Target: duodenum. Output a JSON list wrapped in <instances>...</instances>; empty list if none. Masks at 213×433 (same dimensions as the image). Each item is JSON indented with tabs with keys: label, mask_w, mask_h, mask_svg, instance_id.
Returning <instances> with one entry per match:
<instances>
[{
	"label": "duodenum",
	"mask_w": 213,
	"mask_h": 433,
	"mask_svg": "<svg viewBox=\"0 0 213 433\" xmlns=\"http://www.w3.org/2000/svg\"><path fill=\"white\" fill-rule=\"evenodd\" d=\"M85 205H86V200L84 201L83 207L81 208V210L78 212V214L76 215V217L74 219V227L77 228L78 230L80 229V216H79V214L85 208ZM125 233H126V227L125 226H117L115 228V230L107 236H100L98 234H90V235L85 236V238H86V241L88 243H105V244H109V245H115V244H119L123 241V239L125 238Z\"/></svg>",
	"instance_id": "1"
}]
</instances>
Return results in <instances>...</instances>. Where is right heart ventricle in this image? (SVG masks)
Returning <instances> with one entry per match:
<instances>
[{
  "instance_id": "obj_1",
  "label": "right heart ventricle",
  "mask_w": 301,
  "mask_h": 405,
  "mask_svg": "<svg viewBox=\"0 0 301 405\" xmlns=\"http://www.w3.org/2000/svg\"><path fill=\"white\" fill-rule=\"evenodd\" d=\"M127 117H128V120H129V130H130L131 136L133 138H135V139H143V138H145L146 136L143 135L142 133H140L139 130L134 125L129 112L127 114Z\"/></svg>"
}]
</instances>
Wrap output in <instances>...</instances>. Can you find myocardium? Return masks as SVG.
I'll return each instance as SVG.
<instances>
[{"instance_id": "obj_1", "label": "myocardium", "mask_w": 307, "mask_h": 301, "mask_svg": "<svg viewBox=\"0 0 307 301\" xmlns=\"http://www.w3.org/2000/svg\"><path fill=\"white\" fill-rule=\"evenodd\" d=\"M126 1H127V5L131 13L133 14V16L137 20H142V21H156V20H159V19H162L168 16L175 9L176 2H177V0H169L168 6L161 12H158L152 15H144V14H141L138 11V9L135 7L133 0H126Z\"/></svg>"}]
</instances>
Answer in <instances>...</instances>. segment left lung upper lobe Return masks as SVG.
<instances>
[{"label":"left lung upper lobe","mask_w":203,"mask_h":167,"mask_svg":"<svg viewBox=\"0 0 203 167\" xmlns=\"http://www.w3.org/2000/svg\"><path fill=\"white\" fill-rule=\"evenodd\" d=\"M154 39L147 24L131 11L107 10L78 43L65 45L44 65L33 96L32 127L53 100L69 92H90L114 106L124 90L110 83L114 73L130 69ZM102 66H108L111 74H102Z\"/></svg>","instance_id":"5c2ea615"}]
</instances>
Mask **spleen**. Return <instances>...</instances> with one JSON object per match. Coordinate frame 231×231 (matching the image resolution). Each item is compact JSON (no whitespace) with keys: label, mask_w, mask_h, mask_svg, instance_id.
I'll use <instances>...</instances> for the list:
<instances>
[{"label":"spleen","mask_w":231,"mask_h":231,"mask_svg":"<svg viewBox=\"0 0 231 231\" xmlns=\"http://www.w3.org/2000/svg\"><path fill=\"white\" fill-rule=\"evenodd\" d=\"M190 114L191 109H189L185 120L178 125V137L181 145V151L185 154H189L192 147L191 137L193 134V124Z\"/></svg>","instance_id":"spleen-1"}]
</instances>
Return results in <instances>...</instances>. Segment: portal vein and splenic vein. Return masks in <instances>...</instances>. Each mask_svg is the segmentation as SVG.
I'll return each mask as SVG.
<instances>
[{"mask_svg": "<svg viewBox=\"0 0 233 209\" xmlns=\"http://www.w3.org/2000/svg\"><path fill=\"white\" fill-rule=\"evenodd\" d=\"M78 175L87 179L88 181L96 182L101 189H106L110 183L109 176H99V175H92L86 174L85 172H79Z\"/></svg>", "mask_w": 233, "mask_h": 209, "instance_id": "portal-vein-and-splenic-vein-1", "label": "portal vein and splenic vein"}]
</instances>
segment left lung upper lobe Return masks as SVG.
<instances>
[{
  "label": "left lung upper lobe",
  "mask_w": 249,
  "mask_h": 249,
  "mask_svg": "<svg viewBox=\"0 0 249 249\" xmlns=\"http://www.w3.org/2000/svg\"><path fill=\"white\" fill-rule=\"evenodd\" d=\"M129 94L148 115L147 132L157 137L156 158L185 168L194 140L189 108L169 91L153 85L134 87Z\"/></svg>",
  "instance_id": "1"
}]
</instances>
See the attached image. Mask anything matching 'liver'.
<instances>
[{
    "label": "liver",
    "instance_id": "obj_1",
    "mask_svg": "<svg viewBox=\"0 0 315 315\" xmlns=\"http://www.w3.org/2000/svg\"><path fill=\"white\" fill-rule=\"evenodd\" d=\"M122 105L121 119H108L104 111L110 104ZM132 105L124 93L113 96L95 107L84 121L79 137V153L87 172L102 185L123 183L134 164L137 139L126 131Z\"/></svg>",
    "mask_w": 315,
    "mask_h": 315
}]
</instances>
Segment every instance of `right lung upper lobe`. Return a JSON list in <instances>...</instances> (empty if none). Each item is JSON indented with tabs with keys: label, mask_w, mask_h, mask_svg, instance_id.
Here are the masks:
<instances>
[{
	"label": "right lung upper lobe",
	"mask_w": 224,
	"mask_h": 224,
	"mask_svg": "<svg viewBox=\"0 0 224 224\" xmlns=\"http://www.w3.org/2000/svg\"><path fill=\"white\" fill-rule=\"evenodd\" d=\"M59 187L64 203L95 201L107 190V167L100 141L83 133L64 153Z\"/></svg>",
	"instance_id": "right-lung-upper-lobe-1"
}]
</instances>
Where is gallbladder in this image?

#### Exercise prompt
Mind each word and retype the entire listing above.

#### Solution below
Target: duodenum. Output a JSON list wrapped in <instances>...</instances>; empty list if none. Masks at 213×433 (same dimensions as the image). Each item is JSON indented with tabs with keys: label, mask_w, mask_h, mask_svg, instance_id.
Returning <instances> with one entry per match:
<instances>
[{
	"label": "duodenum",
	"mask_w": 213,
	"mask_h": 433,
	"mask_svg": "<svg viewBox=\"0 0 213 433\" xmlns=\"http://www.w3.org/2000/svg\"><path fill=\"white\" fill-rule=\"evenodd\" d=\"M85 205H86V200L84 201L83 207L81 208V210L78 212V214L76 215V217L74 219V227L77 228L78 230L80 229V216H79V214L85 208ZM125 233H126V227L125 226H117L115 228V230L107 236H100L98 234H90V235L85 236V238H86V241L88 243H105V244H109V245H115V244H119L123 241V239L125 238Z\"/></svg>",
	"instance_id": "1"
}]
</instances>
Return results in <instances>...</instances>. Where is right heart ventricle in this image? (SVG masks)
Returning <instances> with one entry per match:
<instances>
[{
  "instance_id": "obj_1",
  "label": "right heart ventricle",
  "mask_w": 301,
  "mask_h": 405,
  "mask_svg": "<svg viewBox=\"0 0 301 405\" xmlns=\"http://www.w3.org/2000/svg\"><path fill=\"white\" fill-rule=\"evenodd\" d=\"M127 117H128V120H129V130H130L131 136L133 138H135V139H143V138H145L146 136L143 135L142 133H140L139 130L134 125L129 112L127 114Z\"/></svg>"
}]
</instances>
Wrap output in <instances>...</instances>. Can you find myocardium? Return masks as SVG.
I'll return each instance as SVG.
<instances>
[{"instance_id": "obj_1", "label": "myocardium", "mask_w": 307, "mask_h": 301, "mask_svg": "<svg viewBox=\"0 0 307 301\" xmlns=\"http://www.w3.org/2000/svg\"><path fill=\"white\" fill-rule=\"evenodd\" d=\"M126 1H127V5L131 13L133 14V16L137 20H142V21H156V20H159V19H162L168 16L175 9L176 2H177V0H169L168 6L161 12H158L152 15H144V14H141L138 11V9L135 7L133 0H126Z\"/></svg>"}]
</instances>
Answer in <instances>...</instances>. segment left lung upper lobe Return masks as SVG.
<instances>
[{"label":"left lung upper lobe","mask_w":203,"mask_h":167,"mask_svg":"<svg viewBox=\"0 0 203 167\" xmlns=\"http://www.w3.org/2000/svg\"><path fill=\"white\" fill-rule=\"evenodd\" d=\"M154 39L147 24L131 11L107 10L78 43L65 45L44 65L33 96L32 127L53 100L69 92H90L114 106L124 90L110 83L114 73L130 69ZM102 66H108L111 74H102Z\"/></svg>","instance_id":"5c2ea615"}]
</instances>
Mask **spleen**. Return <instances>...</instances> with one JSON object per match. Coordinate frame 231×231 (matching the image resolution). Each item is compact JSON (no whitespace) with keys: label, mask_w, mask_h, mask_svg, instance_id.
I'll use <instances>...</instances> for the list:
<instances>
[{"label":"spleen","mask_w":231,"mask_h":231,"mask_svg":"<svg viewBox=\"0 0 231 231\" xmlns=\"http://www.w3.org/2000/svg\"><path fill=\"white\" fill-rule=\"evenodd\" d=\"M190 114L191 109H189L185 120L178 125V137L181 145V151L185 154H189L192 147L191 137L193 134V124Z\"/></svg>","instance_id":"spleen-1"}]
</instances>
Return results in <instances>...</instances>. Segment: portal vein and splenic vein. Return masks in <instances>...</instances>. Each mask_svg is the segmentation as SVG.
I'll return each mask as SVG.
<instances>
[{"mask_svg": "<svg viewBox=\"0 0 233 209\" xmlns=\"http://www.w3.org/2000/svg\"><path fill=\"white\" fill-rule=\"evenodd\" d=\"M78 175L87 179L88 181L96 182L101 189H106L110 183L109 176H99V175H92L86 174L85 172H79Z\"/></svg>", "mask_w": 233, "mask_h": 209, "instance_id": "portal-vein-and-splenic-vein-1", "label": "portal vein and splenic vein"}]
</instances>
segment left lung upper lobe Return masks as SVG.
<instances>
[{
  "label": "left lung upper lobe",
  "mask_w": 249,
  "mask_h": 249,
  "mask_svg": "<svg viewBox=\"0 0 249 249\" xmlns=\"http://www.w3.org/2000/svg\"><path fill=\"white\" fill-rule=\"evenodd\" d=\"M129 94L148 115L147 132L157 137L156 158L185 168L194 140L189 108L169 91L153 85L134 87Z\"/></svg>",
  "instance_id": "1"
}]
</instances>
See the attached image. Mask anything matching 'liver'.
<instances>
[{
    "label": "liver",
    "instance_id": "obj_1",
    "mask_svg": "<svg viewBox=\"0 0 315 315\" xmlns=\"http://www.w3.org/2000/svg\"><path fill=\"white\" fill-rule=\"evenodd\" d=\"M122 105L121 119H108L104 111L110 104ZM132 105L124 93L113 96L95 107L84 121L79 137V153L87 172L102 185L123 183L134 164L137 139L126 131Z\"/></svg>",
    "mask_w": 315,
    "mask_h": 315
}]
</instances>
Segment every instance of `right lung upper lobe`. Return a JSON list in <instances>...</instances> (empty if none). Each item is JSON indented with tabs with keys: label, mask_w, mask_h, mask_svg, instance_id.
Here are the masks:
<instances>
[{
	"label": "right lung upper lobe",
	"mask_w": 224,
	"mask_h": 224,
	"mask_svg": "<svg viewBox=\"0 0 224 224\" xmlns=\"http://www.w3.org/2000/svg\"><path fill=\"white\" fill-rule=\"evenodd\" d=\"M59 187L64 203L95 201L107 190V167L100 141L83 133L64 153Z\"/></svg>",
	"instance_id": "right-lung-upper-lobe-1"
}]
</instances>
Where is gallbladder in this image?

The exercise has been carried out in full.